Literary Reading: The Light of Imam and the Festival of Nawruz

Prince Amir Tamim al-Fatimi was the eldest son of Imam al-Mu’izz. He was born in 948 CE in Mahdiyya, the first Fatimid capital in North Africa. He was amongst those who accompanied Imam al-Mu’izz on the historic journey to Egypt when the seat of the Fatimid government was transferred to Cairo. He was then twenty five years old. The Prince dedicated himself to literary and cultural pursuits until his premature death at the age of thirty six. In this poem, Prince Tamim shows his immense affection for the Imam and says that the New Year Festival of Nawruz is a blessing from the Imam.

When I compose a poem in praise of you,
I feel inspired and my speech becomes refined.

But if I wish to praise someone other than you,
I’m tongue-tied and my speech disproves the lie.

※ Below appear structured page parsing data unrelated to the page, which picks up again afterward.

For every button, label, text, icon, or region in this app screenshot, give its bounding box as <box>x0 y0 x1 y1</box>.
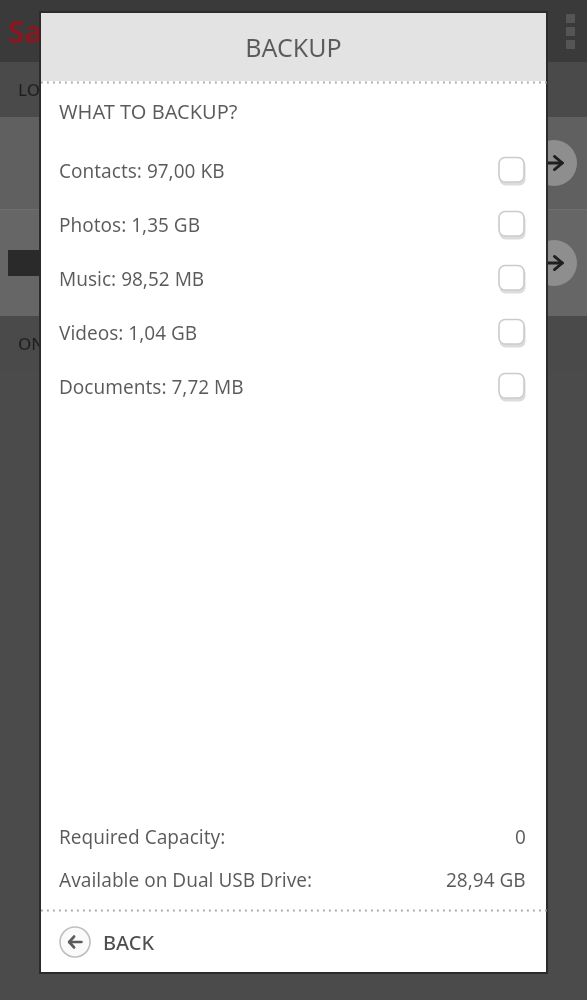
staticText: LOCAL <box>18 78 72 101</box>
staticText: Documents: 7,72 MB <box>59 374 244 400</box>
staticText: BACK <box>103 929 155 956</box>
button[interactable]: Open <box>531 140 577 186</box>
staticText: Contacts: 97,00 KB <box>59 158 225 184</box>
button[interactable]: Open <box>531 240 577 286</box>
staticText: Videos: 1,04 GB <box>59 320 198 346</box>
button[interactable]: Contacts: 97,00 KB <box>41 144 546 198</box>
staticText: 0 <box>515 824 526 850</box>
button[interactable]: Documents: 7,72 MB <box>41 360 546 414</box>
staticText: Music: 98,52 MB <box>59 266 205 292</box>
staticText: Photos: 1,35 GB <box>59 212 201 238</box>
staticText: Available on Dual USB Drive: <box>59 867 313 893</box>
staticText: 28,94 GB <box>446 867 526 893</box>
button[interactable]: Music: 98,52 MB <box>41 252 546 306</box>
staticText: ONLINE <box>18 332 83 355</box>
button[interactable]: Videos: 1,04 GB <box>41 306 546 360</box>
button[interactable]: BACK <box>41 912 546 972</box>
staticText: Sa <box>8 11 43 52</box>
staticText: Required Capacity: <box>59 824 226 850</box>
staticText: BACKUP <box>245 30 342 64</box>
button[interactable]: Photos: 1,35 GB <box>41 198 546 252</box>
staticText: WHAT TO BACKUP? <box>59 98 238 125</box>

Because you are born for grace and eminence,
and such gifts are indeed innate in your nature

Your honour is the dawn, your face a bright star,
and your right hand pours rain upon the creation.

You are the light from which we seek illumination,
the gracious beloved for whom ransom is given.

Through you, our days of tyranny turn to order,
and the indomitable, treacherous time is humbled.

If Nawruz is a festival of joy and delight,
it is through your light that it has come to be so.

So live long! Bring glory and prosperity to the times,
If they do not prosper by you, may they be ruined!

O son of the Prophet, God’s blessings be on you!
you are a time-tested sword to fight life’s sorrows.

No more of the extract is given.